• _Directions_: Search the records for lines with the word "body" and copy each match.

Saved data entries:
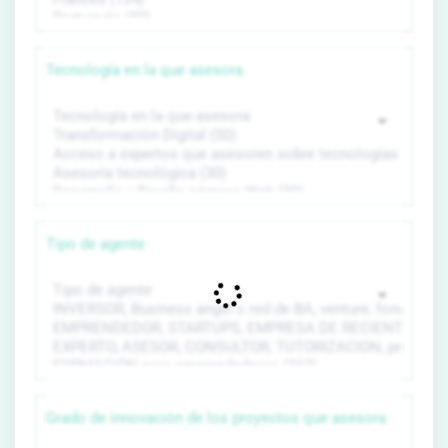
Tecnología en la que asesora
Tipo de agente
Grado de innovación de los proyectos que asesora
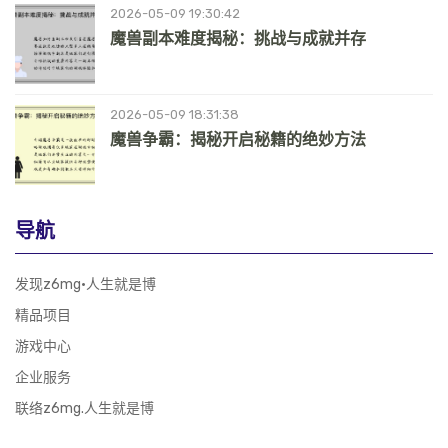
2026-05-09 19:30:42
魔兽副本难度揭秘：挑战与成就并存
2026-05-09 18:31:38
魔兽争霸：揭秘开启秘籍的绝妙方法
导航
发现z6mg·人生就是博
精品项目
游戏中心
企业服务
联络z6mg.人生就是博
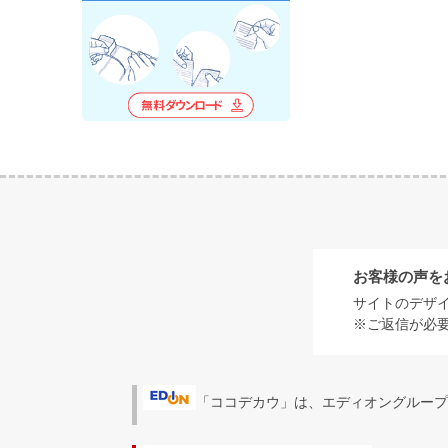
お客様の声を
サイトのデザ
※ご返信が必
「ココデカウ」は、エディオングループ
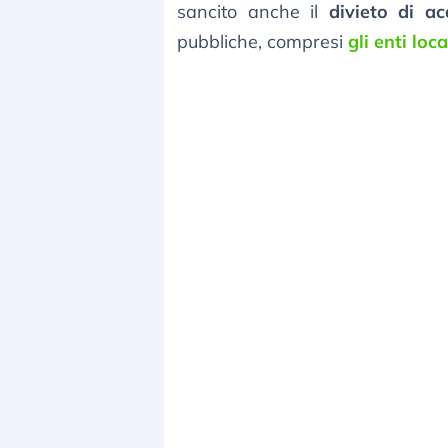
sancito anche il
divieto di ac
pubbliche, compresi
gli enti loc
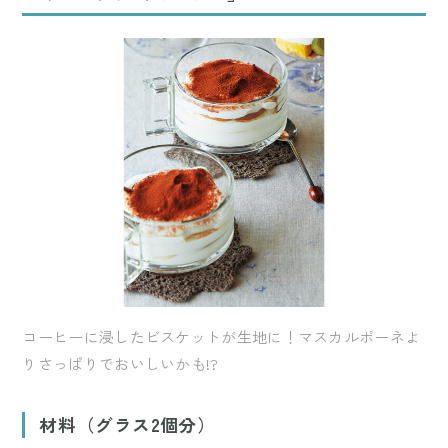
コーヒーに浸したビスケットが生地に！マスカルポーネよ
りさっぱりでおいしいかも!?
材料（グラス2個分）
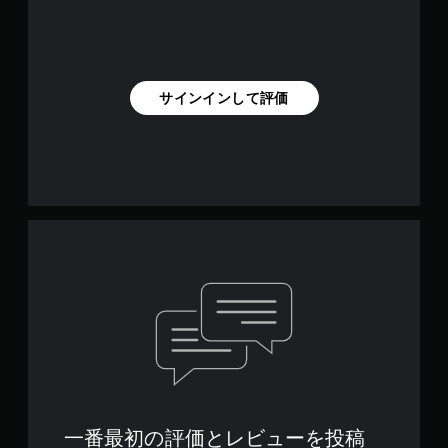
サインインして評価
一番最初の評価とレビューを投稿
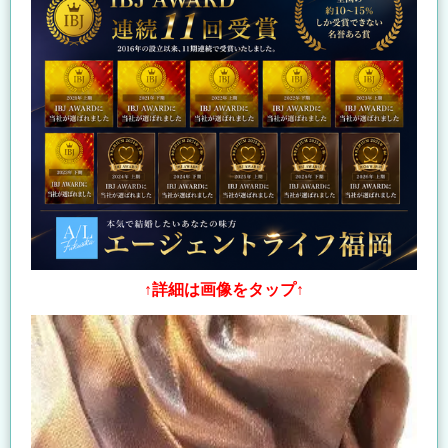
↑詳細は画像をタップ↑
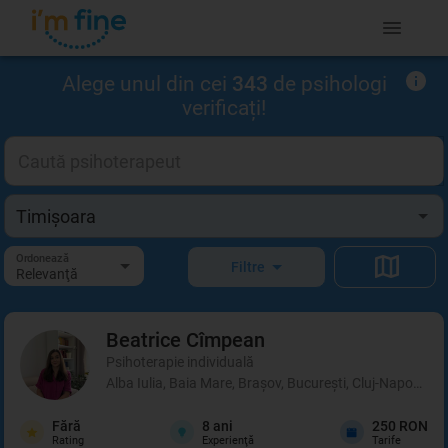
Alege unul din cei
343
de psihologi
verificați!
Ordonează
Filtre
Relevanţă
Beatrice
Cîmpean
Psihoterapie individuală
Alba Iulia, Baia Mare, Brașov, București, Cluj-Napoca, I
Fără
8
ani
250 RON
Rating
Experienţă
Tarife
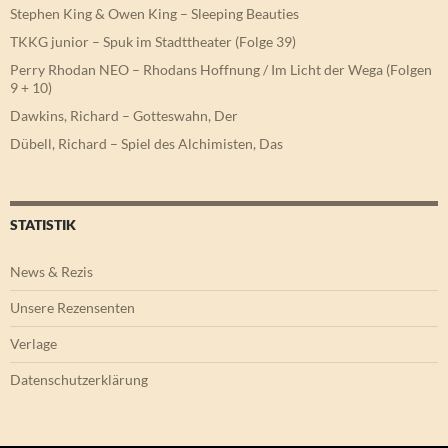
Stephen King & Owen King – Sleeping Beauties
TKKG junior – Spuk im Stadttheater (Folge 39)
Perry Rhodan NEO – Rhodans Hoffnung / Im Licht der Wega (Folgen
9 + 10)
Dawkins, Richard – Gotteswahn, Der
Dübell, Richard – Spiel des Alchimisten, Das
STATISTIK
News & Rezis
Unsere Rezensenten
Verlage
Datenschutzerklärung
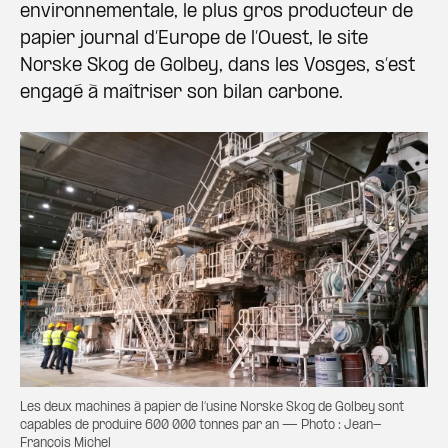
environnementale, le plus gros producteur de
papier journal d’Europe de l’Ouest, le site
Norske Skog de Golbey, dans les Vosges, s’est
engagé à maîtriser son bilan carbone.
Les deux machines à papier de l’usine Norske Skog de Golbey sont
capables de produire 600 000 tonnes par an — Photo : Jean-
François Michel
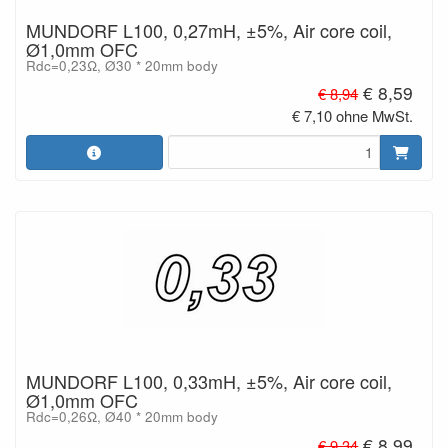
MUNDORF L100, 0,27mH, ±5%, Air core coil,
Ø1,0mm OFC
Rdc=0,23Ω, Ø30 * 20mm body
€ 8,59
€ 8,94
€ 7,10 ohne MwSt.
MUNDORF L100, 0,33mH, ±5%, Air core coil,
Ø1,0mm OFC
Rdc=0,26Ω, Ø40 * 20mm body
€ 8,99
€ 9,34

• _Response box_:
Rdc=0,23Ω, Ø30 * 20mm body
Rdc=0,26Ω, Ø40 * 20mm body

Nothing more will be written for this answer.